When it comes to inspiring a greater level of productivity and innovation, Lim said, “There are many factors that come into play, especially in these unprecedented times, but I’ve always been amazed at how impactful, innovative technology can be on an individual’s productivity, both at work and at home.”
“I’ve been utilising the many facets of Lark in 2020 during the pandemic, and let me tell you that Lark is more than an enterprise-facing product,” she enthused. “It’s focused on making remote work feel more human and aims to magnify joyful experiences through thoughtful product details. This manifest itself in a multitude of ways, with my favourite being seamless operation.”
“With Lark, everything is stored on the cloud, allowing you to access your files anytime, anywhere, on any device. This allows a no-hassle experience when accessing my work documents,” Lim continued. “In short, a big part of my success in navigating work-life balance in 2020 was the use of intuitive technology. Find one that works for you, and stick with it!”
Lim’s takeaways included down-to-earth tips that she found particularly useful to enhance her productivity: “Flexibility is key. Over the past few months since the Covid-19 outbreak, we have seen an uptick in the number of firms offering remote working arrangements for employees. For (most) women, though, this flexibility comes with inherent challenges. We’ve heard of parents struggling to adjust to the new normal, with the current home-based learning for children kicking in. Attending to your children’s needs whilst having to meet work deadlines and commitments is a challenge. “
In addition, she outlined four simple steps used during 2020, and which she will continue with into 2021:
a) Create a new daily schedule or routine: “You may think you’ve got your work-from-home routine down pat, but having your children at home full-time will throw a spanner in the works. Reduce the chaos by creating a daily schedule for yourself and kids.”
b) Carve out your own space at home: “With everyone staying home, it’s easy to step on one another’s toes. Set clear boundaries with your kids, so they know not to disturb you when you’re on a conference call.”

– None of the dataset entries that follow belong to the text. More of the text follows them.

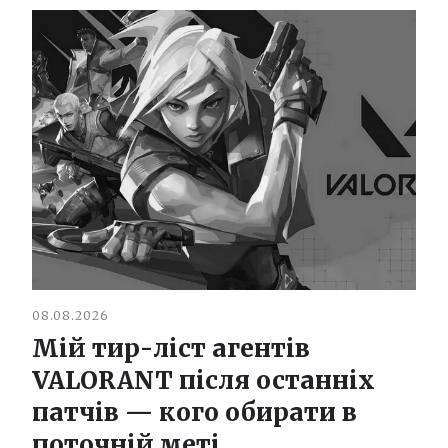
08.08.2026
Мій тир-ліст агентів
VALORANT після останніх
патчів — кого обирати в
поточній меті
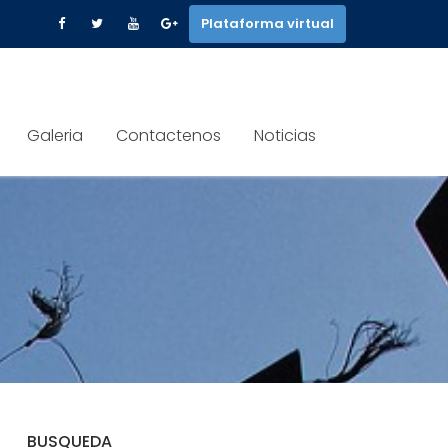
Plataforma virtual
Galeria
Contactenos
Noticias
BUSQUEDA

c) Be honest and open with your colleagues: “After all, everyone’s household is different, and we should be sensitive to these variances. Being open about your home situation takes the pressure off trying to maintain a ‘perfect’ professional image.”
d) Rely on a good collaboration tool to stay productive while working from home: “With the added responsibilities at home, you may feel overwhelmed or get easily distracted. Choose the right collaboration tool to keep you organised, on task and productive!”
“Being a successful leader means you need to communicate clearly to your team all that you expect out of them and the key outcomes of their role. For flexible working to be effective, leaders need to adjust and change their mindsets on how they understand Key Performance Indicators and productivity.
“Don’t try to account for the physical number of hours,” Lim advised. “Instead, allow for the quality of work to speak for itself. Inspire confidence in your team by giving them the benefit of doubt to allow them to achieve, and by providing them with the right tools, software, training, objectives and support.”